■ ASSIGNED TASK
Your answer should be the lines below from the one holding "критериям, наши опытные" through the one holding "до более новой версии, выпущенной более", copied exactly and with nothing else.

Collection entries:
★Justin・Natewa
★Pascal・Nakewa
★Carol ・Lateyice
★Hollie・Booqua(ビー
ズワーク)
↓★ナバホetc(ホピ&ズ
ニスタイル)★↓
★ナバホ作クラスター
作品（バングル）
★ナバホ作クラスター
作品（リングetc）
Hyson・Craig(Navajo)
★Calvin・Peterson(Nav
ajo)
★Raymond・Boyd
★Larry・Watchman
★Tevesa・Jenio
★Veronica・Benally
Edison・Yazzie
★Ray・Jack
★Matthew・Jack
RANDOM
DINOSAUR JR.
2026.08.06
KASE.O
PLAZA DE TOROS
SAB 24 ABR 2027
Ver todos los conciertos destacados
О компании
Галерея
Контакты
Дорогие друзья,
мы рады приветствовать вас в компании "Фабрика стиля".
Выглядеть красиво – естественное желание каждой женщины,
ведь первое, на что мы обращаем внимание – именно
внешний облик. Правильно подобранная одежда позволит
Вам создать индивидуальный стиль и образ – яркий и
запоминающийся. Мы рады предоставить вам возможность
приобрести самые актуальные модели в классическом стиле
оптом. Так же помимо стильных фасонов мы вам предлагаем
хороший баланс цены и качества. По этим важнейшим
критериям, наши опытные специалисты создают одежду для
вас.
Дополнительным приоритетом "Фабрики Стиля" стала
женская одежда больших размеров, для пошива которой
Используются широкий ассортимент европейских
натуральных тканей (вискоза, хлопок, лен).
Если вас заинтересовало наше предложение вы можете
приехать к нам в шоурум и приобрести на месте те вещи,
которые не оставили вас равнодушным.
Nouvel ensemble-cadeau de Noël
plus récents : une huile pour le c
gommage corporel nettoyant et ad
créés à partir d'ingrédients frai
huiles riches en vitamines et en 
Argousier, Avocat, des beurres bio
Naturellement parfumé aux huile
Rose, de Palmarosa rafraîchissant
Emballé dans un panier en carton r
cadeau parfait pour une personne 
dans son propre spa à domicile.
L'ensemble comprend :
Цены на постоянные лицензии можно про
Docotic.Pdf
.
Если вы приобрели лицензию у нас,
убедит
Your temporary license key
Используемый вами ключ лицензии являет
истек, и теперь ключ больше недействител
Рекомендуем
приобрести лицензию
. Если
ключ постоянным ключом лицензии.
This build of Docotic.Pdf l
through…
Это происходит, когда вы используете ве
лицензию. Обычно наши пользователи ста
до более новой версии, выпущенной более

---

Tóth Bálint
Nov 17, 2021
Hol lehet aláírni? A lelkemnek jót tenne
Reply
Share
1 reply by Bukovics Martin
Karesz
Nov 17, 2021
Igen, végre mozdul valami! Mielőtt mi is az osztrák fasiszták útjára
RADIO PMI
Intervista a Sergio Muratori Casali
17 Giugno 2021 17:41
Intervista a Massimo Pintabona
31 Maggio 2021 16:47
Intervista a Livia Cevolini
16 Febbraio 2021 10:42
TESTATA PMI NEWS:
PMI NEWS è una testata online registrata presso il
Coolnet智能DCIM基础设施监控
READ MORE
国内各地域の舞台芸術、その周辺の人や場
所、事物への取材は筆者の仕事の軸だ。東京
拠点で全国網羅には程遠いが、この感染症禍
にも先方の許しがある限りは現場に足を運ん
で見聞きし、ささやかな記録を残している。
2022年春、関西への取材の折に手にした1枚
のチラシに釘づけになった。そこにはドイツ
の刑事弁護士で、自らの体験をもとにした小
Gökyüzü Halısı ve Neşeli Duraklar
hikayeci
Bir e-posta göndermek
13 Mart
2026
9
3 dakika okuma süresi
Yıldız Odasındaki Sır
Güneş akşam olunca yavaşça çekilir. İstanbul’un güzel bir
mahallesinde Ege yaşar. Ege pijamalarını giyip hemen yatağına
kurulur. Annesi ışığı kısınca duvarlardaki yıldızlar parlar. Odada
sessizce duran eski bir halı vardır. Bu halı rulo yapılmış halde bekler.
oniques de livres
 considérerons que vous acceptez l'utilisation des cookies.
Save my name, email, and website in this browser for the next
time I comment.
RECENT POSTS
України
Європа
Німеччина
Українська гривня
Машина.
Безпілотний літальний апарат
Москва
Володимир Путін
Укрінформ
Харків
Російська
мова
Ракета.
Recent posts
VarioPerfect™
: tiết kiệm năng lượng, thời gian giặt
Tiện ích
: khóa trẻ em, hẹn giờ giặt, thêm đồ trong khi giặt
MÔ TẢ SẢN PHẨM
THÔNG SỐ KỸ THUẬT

■ EXERCISE ANSWER
критериям, наши опытные специалисты создают одежду для
вас.
Дополнительным приоритетом "Фабрики Стиля" стала
женская одежда больших размеров, для пошива которой
Используются широкий ассортимент европейских
натуральных тканей (вискоза, хлопок, лен).
Если вас заинтересовало наше предложение вы можете
приехать к нам в шоурум и приобрести на месте те вещи,
которые не оставили вас равнодушным.
Nouvel ensemble-cadeau de Noël
plus récents : une huile pour le c
gommage corporel nettoyant et ad
créés à partir d'ingrédients frai
huiles riches en vitamines et en 
Argousier, Avocat, des beurres bio
Naturellement parfumé aux huile
Rose, de Palmarosa rafraîchissant
Emballé dans un panier en carton r
cadeau parfait pour une personne 
dans son propre spa à domicile.
L'ensemble comprend :
Цены на постоянные лицензии можно про
Docotic.Pdf
.
Если вы приобрели лицензию у нас,
убедит
Your temporary license key
Используемый вами ключ лицензии являет
истек, и теперь ключ больше недействител
Рекомендуем
приобрести лицензию
. Если
ключ постоянным ключом лицензии.
This build of Docotic.Pdf l
through…
Это происходит, когда вы используете ве
лицензию. Обычно наши пользователи ста
до более новой версии, выпущенной более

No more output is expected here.